Friday, November 23, 2007

THE AUDIO GENERALIST: NEW POSTINGS














Four important interviews have been added to the Audio Generalist in the last couple of months
for your listening pleasure.

First the two interviews I conducted in 1984 and 1986 with the famous foreign correspondent Ryszard Kapuscinski, who I have written about extensively here.

Second, the interview I conducted with Al Gore in 1992 on the eve of the Rio Earth Summit.
Read more abour Gore here

Thirdly, a brand new interview with the poet Michael Horovitz about his major new work 'A New Waste Land.' See previous posting here.

Wednesday, November 21, 2007

NORMAN MAILER NO MORE (1923-2007)

[Left: Norman Mailer outside the Roundhouse in London. Photo copyright ©Phil Franks. All rights Reserved. Used with permission. From the archives of the underground newspaper Frendz.)

A large tree has fallen in the forest. The seemingly indestructible force that was Norman Mailer has left the planet for adventures in other dimensions. Mailer has been part of my life since reading 'The Naked and the Dead' in my teens (reread a chunk of it recently and it still works). Remember seeing him being patronised by Michael Parkinson on British tv many years later and getting really angry. Mailer to me was an astounding writer and journalist whether it was the crackling reportage of 'Armies of the Night', 'Miami and the Siege of Chicago' and 'The Fight' or the epic retellings in fictional form of the life and death of Gary Gilmore ('An Executioner's Song') and life inside the CIA ('Harlot's Ghost')

[This is a giant slab of a book of which I read 566 pages - roughly halfway through. Its great but I ran out time. The hardback I bought is signed. For some reason I can't really convince myself that the signature is real - see below. Maybe someone out there can confirm.]





Left: A further interesting digression on 'Harlot's Ghost', found in The Generalist Archive.]

Mailer wrote a great book on the moon missions ('Of a Fire on the Moon'), an entertaining and wacky emotional essay on Marilyn Monroe ('Monroe') and a great overheated crime novel 'Tough Guys Don't Dance', which he also directed the film of. His final novel was 'The Castle in the Forest' (2007), an account of the youth of Adolf Hitler, narrated by a devil.

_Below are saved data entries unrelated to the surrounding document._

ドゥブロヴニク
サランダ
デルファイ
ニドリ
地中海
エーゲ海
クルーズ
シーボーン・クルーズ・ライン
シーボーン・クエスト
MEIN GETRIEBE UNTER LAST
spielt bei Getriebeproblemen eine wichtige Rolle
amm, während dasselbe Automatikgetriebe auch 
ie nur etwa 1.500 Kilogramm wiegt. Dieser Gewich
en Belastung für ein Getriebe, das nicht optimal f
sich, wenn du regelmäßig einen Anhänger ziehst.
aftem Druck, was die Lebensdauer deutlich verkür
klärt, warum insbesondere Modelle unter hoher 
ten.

My single favourite piece of writing of his, which I have read time and again and which is a touchstone to me, is a short essay in 'Advertisments for Myself', first published in the UK in 1961.

Written in 1957, entitled 'The White Negro' and subtitled 'Superficial reflections on the hipster', it is a key text for getting an understanding of the feel and mood of those times. Its words ring
out about the psychic effect of the discovery of the concentration camps and the dropping of the bombs on Hiroshima and Nagasaki. This short extract will give you a strong taste:

A man knew that when he dissented, he gave a note upon his life which could be called in any year of overt crisis. No wonder then that these have been the years of conformity and depression. A stench of fear has come out of every pore of American life, and we suffer from a collective failure of nerve. The only courage, with rare exceptions, that we have been witness to, has been the isolated courage of isolated people.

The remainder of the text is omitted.